Your code does not compile, the interfaces to cufftexecd2z/z2d are wrong, as I told you before you have an extra argument at the end that is not needed ( cufft already knows the direction from d2z or z2d name).

! Execute FFTs
istat=cufftExecD2Z(plan,a_d,b_d)
istat=cufftExecZ2D(plan2,b_d,a_d)

it is all you need.

There are few other issues in your code:

1. If you transform with D2Z, your input is a real array(NZ) but the output is a complex (NZ/2+1).

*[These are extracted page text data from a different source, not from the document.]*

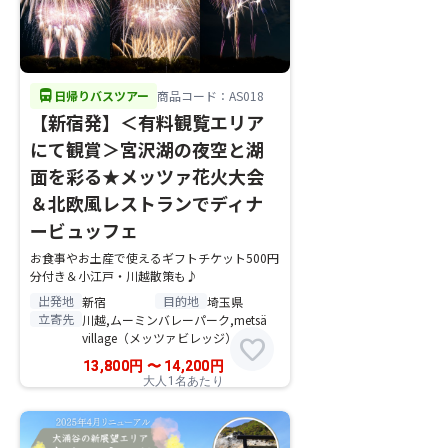
directions_bus
日帰りバスツアー
商品コード：AS018
【新宿発】＜有料観覧エリア
にて観賞＞宮沢湖の夜空と湖
面を彩る★メッツァ花火大会
＆北欧風レストランでディナ
ービュッフェ
お食事やお土産で使えるギフトチケット500円
分付き＆小江戸・川越散策も♪
出発地
目的地
新宿
埼玉県
立寄先
川越,ムーミンバレーパーク,metsä
village（メッツァビレッジ）
favorite
13,800
円
〜
14,200
円
大人1名あたり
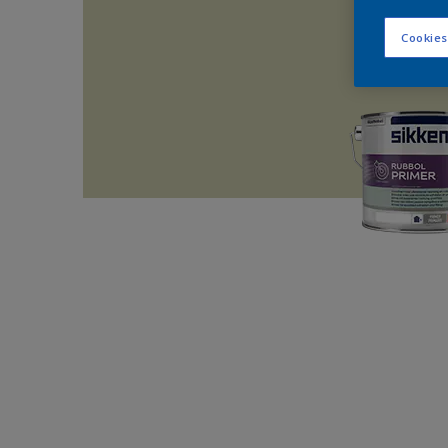
Cookies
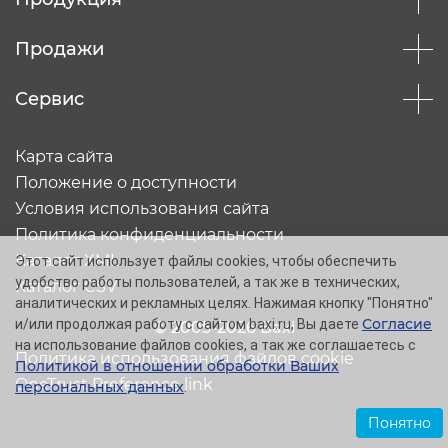
Продажи
Сервис
Карта сайта
Положение о доступности
Условия использования сайта
Политика конфиденциальности
Каталог XML
Этот сайт использует файлы cookies, чтобы обеспечить
удобство работы пользователей, а так же в технических,
Каталог CSV
аналитических и рекламных целях. Нажимая кнопку "Понятно"
Согласие
и/или продолжая работу с сайтом baxi.ru, Вы даете
© 2005-2026 Baxi
на использование файлов cookies, а так же соглашаетесь с
Политика использования файлов cookie
Политикой в отношении обработки Ваших
OneTrust Preference link
персональных данных
.
Понятно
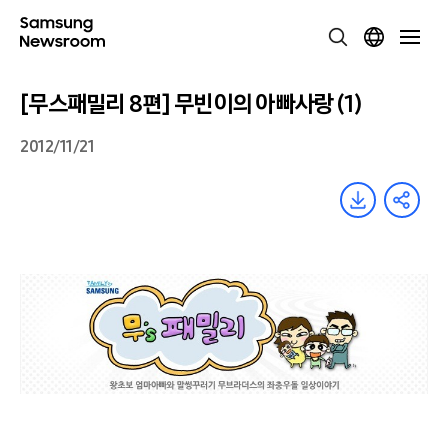
[무스패밀리 8편] 무빈이의 아빠사랑 (1)
2012/11/21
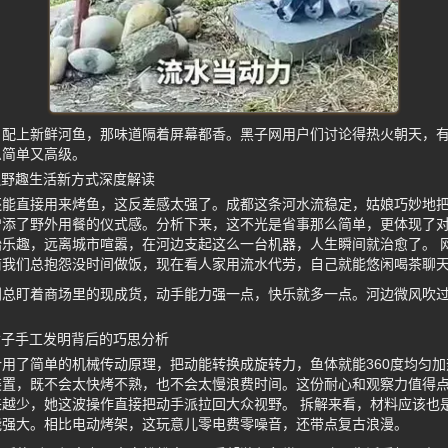
，配上新鲜河鱼，那味道隔着屏幕都香。黑子网用户们讨论得热火朝天，
么简单又高级。
边野趣生活新方式深度解读
还能直接用来烤鱼，这反差感太强了。成都这条河水流稳定，姑娘巧妙地
增添了野外用餐的仪式感。分析下来，这不光是省事那么简单，更体现了
乐趣，远离城市喧嚣，在河边支起这么一台机器，人生瞬间就治愈了。 
前我们总抱怨没时间做饭，现在看人家用流水代劳，自己就能悠闲喝茶聊
别总盯着商场里的现成货，动手能力强一点，快乐就多一点。河边微风吹
女子手工发明背后的巧思分析
用了简单的机械传动原理，把动能转换成旋转力，鱼体就能360度均匀
装置，既不会太快烤不熟，也不会太慢浪费时间。这份耐心和观察力值得
越少，她这波操作直接把动手派拉回大众视野。 拆解来看，材料应该也
能强大。相比电动烤架，这玩意儿零电费零噪音，还带点复古浪漫。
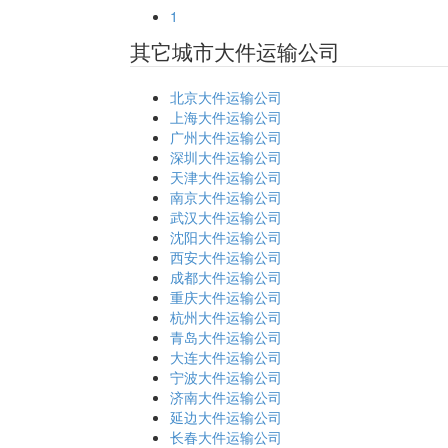
1
其它城市大件运输公司
北京大件运输公司
上海大件运输公司
广州大件运输公司
深圳大件运输公司
天津大件运输公司
南京大件运输公司
武汉大件运输公司
沈阳大件运输公司
西安大件运输公司
成都大件运输公司
重庆大件运输公司
杭州大件运输公司
青岛大件运输公司
大连大件运输公司
宁波大件运输公司
济南大件运输公司
延边大件运输公司
长春大件运输公司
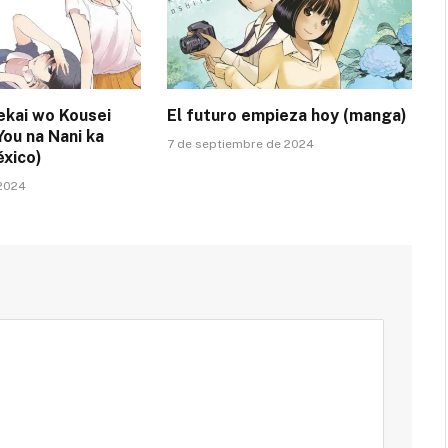
ekai wo Kousei
El futuro empieza hoy (manga)
You na Nani ka
7 de septiembre de 2024
xico)
 2024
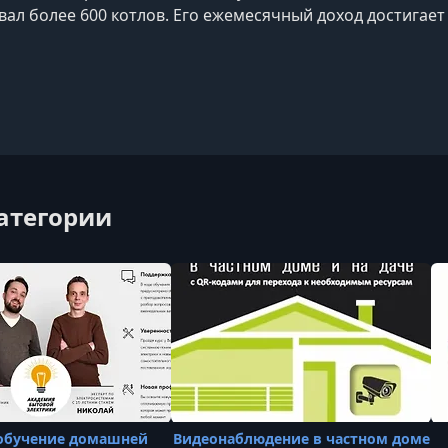
ал более 600 котлов. Его ежемесячный доход достигает 
и «Грамотный сантехник», в которой делится современ
ехнических систем и отопления. Кроме того, он разраб
категории
обучение домашней
Видеонаблюдение в частном доме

! allocate arrays where fft and ifft will be performed 1-d
allocate(a_d(nz),b_d(nz/2+1))

1. The wave numbers should be multiplied by 2*pi and the loop should go only up to nz/2+1. Also leave the configuration call to the compiler, 1024 threads may not be a good choice

!\$cuf kernel do <<<*,*>>>
do i=1,nz/2+1
k=i
if(k.ge.1.and.k.le.nz/2) then
kz=2.d0*pi*dble(k-1)
else
kz=2.d0*pi*dble(-nz+k-1)
endif

1. Your initial array is causing the issue at the boundary. If you initialize like this,
you will get a good match ( deriv_ref is the analytical derivative).

! create signal with wavenumbers 1 and 4
do i=1,nz
a(i)=cos(2.d0*pi*dble(i-1)/(dble(nz)))+cos(4*2.d0*pi*dble(i-1)/(dble(nz)))
deriv_ref(i)=-4.d0*pi*pi*cos(2.d0*pi*dble(i-1)/(dble(nz)))-64.d0*pi*pi*cos(4*2.d0*pi*dble(i-1)/(dble(nz)))
enddo

1. I would also put the scaling 1/nz in the derivative.

If you compare the computed derivative to the reference, you will see an absolute error of 10^-5

Thank you mfatica. Your suggestions worked.
VT

On a second thought, the signal shouldn’t be initialized as
cos(2.d0pidble(i-1)/(dble(nz-1)))+cos(42.d0pi*dble(i-1)/(dble(nz-1))) so we can generate a signal in the whole domain 2pi?

Do a simple experiment.
Your signal by construction should have a transform where only k=1 and k=4 have a peak of 1/2 ( or since cufft does not scale N/2)., corresponding to the two cosines.
Now transform your definition and the one I used and see which one is giving the expected results.